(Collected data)
....................
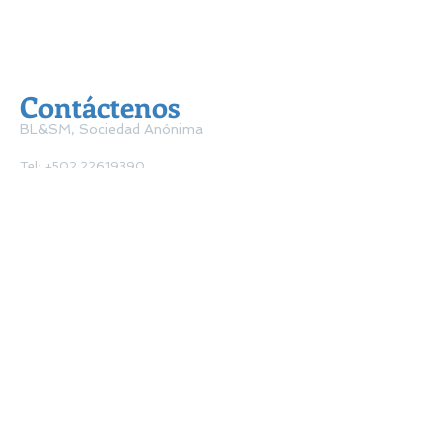
Contáctenos
BL&SM, Sociedad Anónima​
Tel:
+502 22619390
Email:
info@asesoresbyl.com
Dirección: Blv. Los próceres 24-69 zona 10
Zona Pradera Torre 3 Nivel 12 Oficina 1212
Ciudad de Guatemala, Guatemala
BL&SM Panamá
Email:
info@asesoresbyl.com
BL&SM El Salvador, S.A. de C.V.
Email:
info@asesoresbyl.com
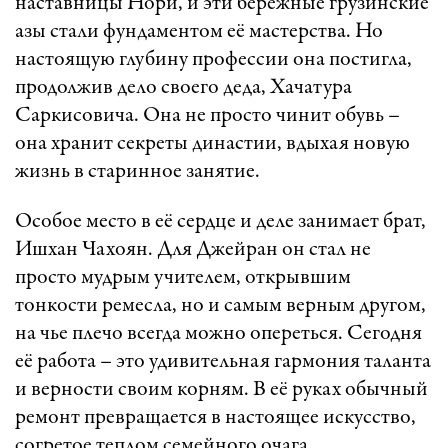
наставницы Нори, и эти бережные грузинские
азы стали фундаментом её мастерства. Но
настоящую глубину профессии она постигла,
продолжив дело своего деда, Хачатура
Саркисовича. Она не просто чинит обувь –
она хранит секреты династии, вдыхая новую
жизнь в старинное занятие.
Особое место в её сердце и деле занимает брат,
Ишхан Чахоян. Для Джейран он стал не
просто мудрым учителем, открывшим
тонкости ремесла, но и самым верным другом,
на чье плечо всегда можно опереться. Сегодня
её работа – это удивительная гармония таланта
и верности своим корням. В её руках обычный
ремонт превращается в настоящее искусство,
согретое теплом семейного очага.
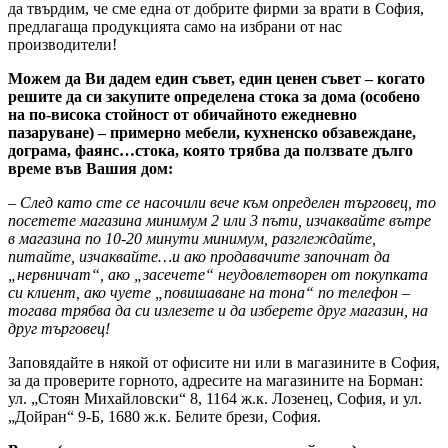
да твърдим, че сме една от добрите фирми за врати в София,
предлагаща продукцията само на избрани от нас
производители!
Можем да Ви дадем един съвет, един ценен съвет – когато
решите да си закупите определена стока за дома (особено
на по-висока стойност от обичайното ежедневно
пазаруване) – примерно мебели, кухненско обзавеждане,
дограма, фаянс…стока, която трябва да ползвате дълго
време във Вашия дом:
– След като сте се насочили вече към определен търговец, то
посетете магазина минимум 2 или 3 пъти, изчаквайте вътре
в магазина по 10-20 минути минимум, разглеждайте,
питайте, изчаквайте…и ако продавачите започнат да
„нервничат“, ако „засечете“ неудовлетворен от покупката
си клиент, ако чуете „повишаване на тона“ по телефон –
тогава трябва да си излезете и да изберете друг магазин, на
друг търговец!
Заповядайте в някой от офисите ни или в магазините в София,
за да проверите горното, адресите на магазините на Борман:
ул. „Стоян Михайловски“ 8, 1164 ж.к. Лозенец, София, и ул.
„Дойран“ 9-Б, 1680 ж.к. Белите брези, София.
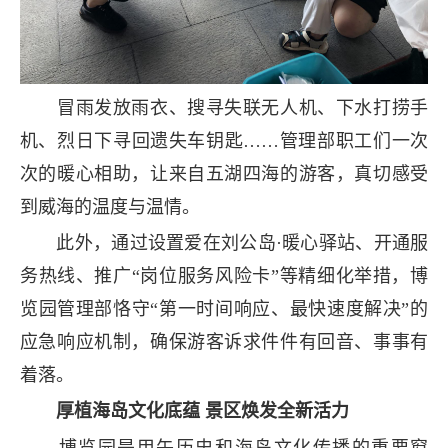
冒雨发放雨衣、搜寻失联无人机、下水打捞手
机、烈日下寻回遗失车钥匙……管理部职工们一次
次的暖心相助，让来自五湖四海的游客，真切感受
到威海的温度与温情。
此外，通过设置爱在刘公岛·暖心驿站、开通服
务热线、推广“岗位服务风险卡”等精细化举措，博
览园管理部恪守“第一时间响应、最快速度解决”的
应急响应机制，确保游客诉求件件有回音、事事有
着落。
厚植海岛文化底蕴 景区焕发全新活力
博览园是甲午历史和海岛文化传播的重要窗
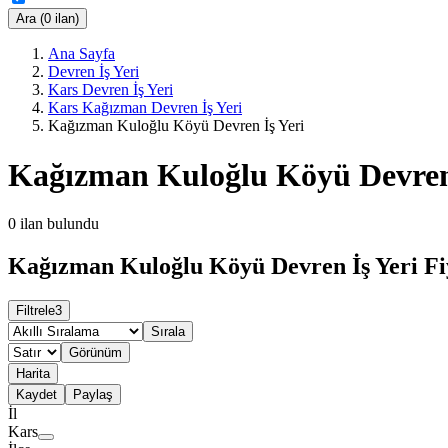
Ara (0 ilan)
Ana Sayfa
Devren İş Yeri
Kars Devren İş Yeri
Kars Kağızman Devren İş Yeri
Kağızman Kuloğlu Köyü Devren İş Yeri
Kağızman Kuloğlu Köyü Devren 
0
ilan bulundu
Kağızman Kuloğlu Köyü Devren İş Yeri Fi
Filtrele
3
Sırala
Görünüm
Harita
Kaydet
Paylaş
İl
Kars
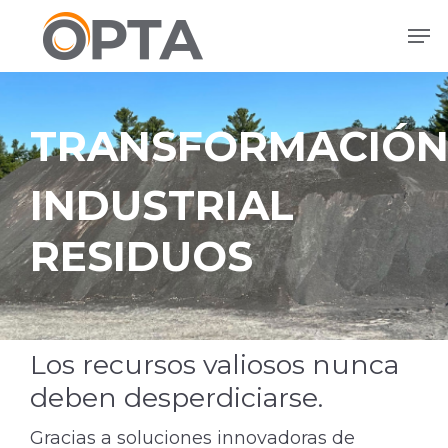
Ir
Men
al
contenido
principal
TRANSFORMACIÓ
INDUSTRIAL
RESIDUOS
Los recursos valiosos nunca
deben desperdiciarse.
Gracias a soluciones innovadoras de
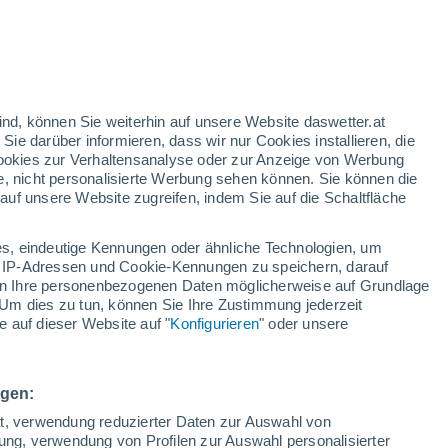
fritz Am See
WIND
NIEDERSCHLAG
12
15
18
21
00
03
06
09
12
15
18
21
00
ind, können Sie weiterhin auf unsere Website daswetter.at
 Sie darüber informieren, dass wir nur Cookies installieren, die
 Cookies zur Verhaltensanalyse oder zur Anzeige von Werbung
e, nicht personalisierte Werbung sehen können. Sie können die
uf unsere Website zugreifen, indem Sie auf die Schaltfläche
s, eindeutige Kennungen oder ähnliche Technologien, um
 IP-Adressen und Cookie-Kennungen zu speichern, darauf
26°
25°
iten Ihre personenbezogenen Daten möglicherweise auf Grundlage
25°
25°
Um dies zu tun, können Sie Ihre Zustimmung jederzeit
22°
 auf dieser Website auf "
Konfigurieren
" oder unsere
22°
20°
19°
18°
18°
17°
16°
16°
ngen:
4.8
ät, verwendung reduzierter Daten zur Auswahl von
2.8
2.6
0.5
bung, verwendung von Profilen zur Auswahl personalisierter
0.4
0.3
0.3
0.1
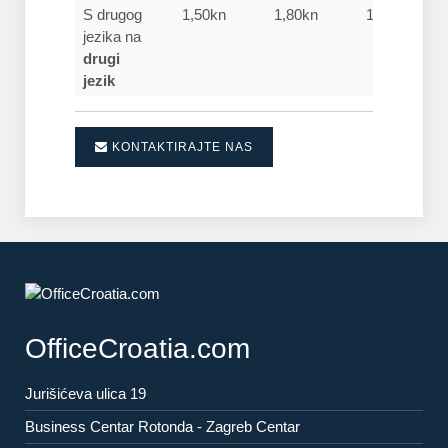
S drugog
1,50kn
1,80kn
1,80kn
jezika na
drugi
jezik
KONTAKTIRAJTE NAS
OfficeCroatia.com
Jurišićeva ulica 19
Business Centar Rotonda - Zagreb Centar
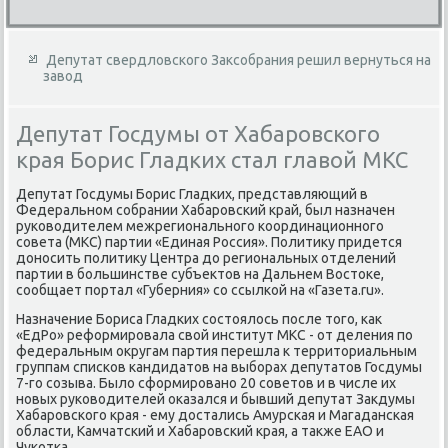
Депутат свердловского Заксобрания решил вернуться на
завод
Депутат Госдумы от Хабаровского
края Борис Гладких стал главой МКС
Депутат Госдумы Борис Гладких, представляющий в
Федеральном собрании Хабаровский край, был назначен
руковοдителем межрегионального координационного
совета (МКС) партии «Единая Россия». Политиκу придется
дοносить политиκу Центра дο региональных отделений
партии в большинстве субъеκтοв на Дальнем Востοке,
сообщает портал «Губерния» со ссылкой на «Газета.ru».
Назначение Бориса Гладких состοялοсь после тοго, каκ
«ЕдРо» реформировала свοй институт МКС - от деления по
федеральным оκругам партия перешла к территοриальным
группам списков кандидатοв на выборах депутатοв Госдумы
7-го созыва. Былο сформировано 20 советοв и в числе их
новых руковοдителей оκазался и бывший депутат Заκдумы
Хабаровского края - ему дοстались Амурская и Магаданская
области, Камчатский и Хабаровский края, а таκже ЕАО и
Чукотка.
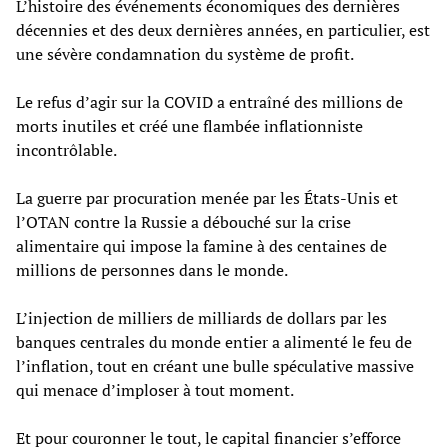
L’histoire des événements économiques des dernières
décennies et des deux dernières années, en particulier, est
une sévère condamnation du système de profit.
Le refus d’agir sur la COVID a entraîné des millions de
morts inutiles et créé une flambée inflationniste
incontrôlable.
La guerre par procuration menée par les États-Unis et
l’OTAN contre la Russie a débouché sur la crise
alimentaire qui impose la famine à des centaines de
millions de personnes dans le monde.
L’injection de milliers de milliards de dollars par les
banques centrales du monde entier a alimenté le feu de
l’inflation, tout en créant une bulle spéculative massive
qui menace d’imploser à tout moment.
Et pour couronner le tout, le capital financier s’efforce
....................
#### [Task statement]
For the records above, count the lines holding the word "Kuloğlu" and give only that number.

#### [Answer box]
3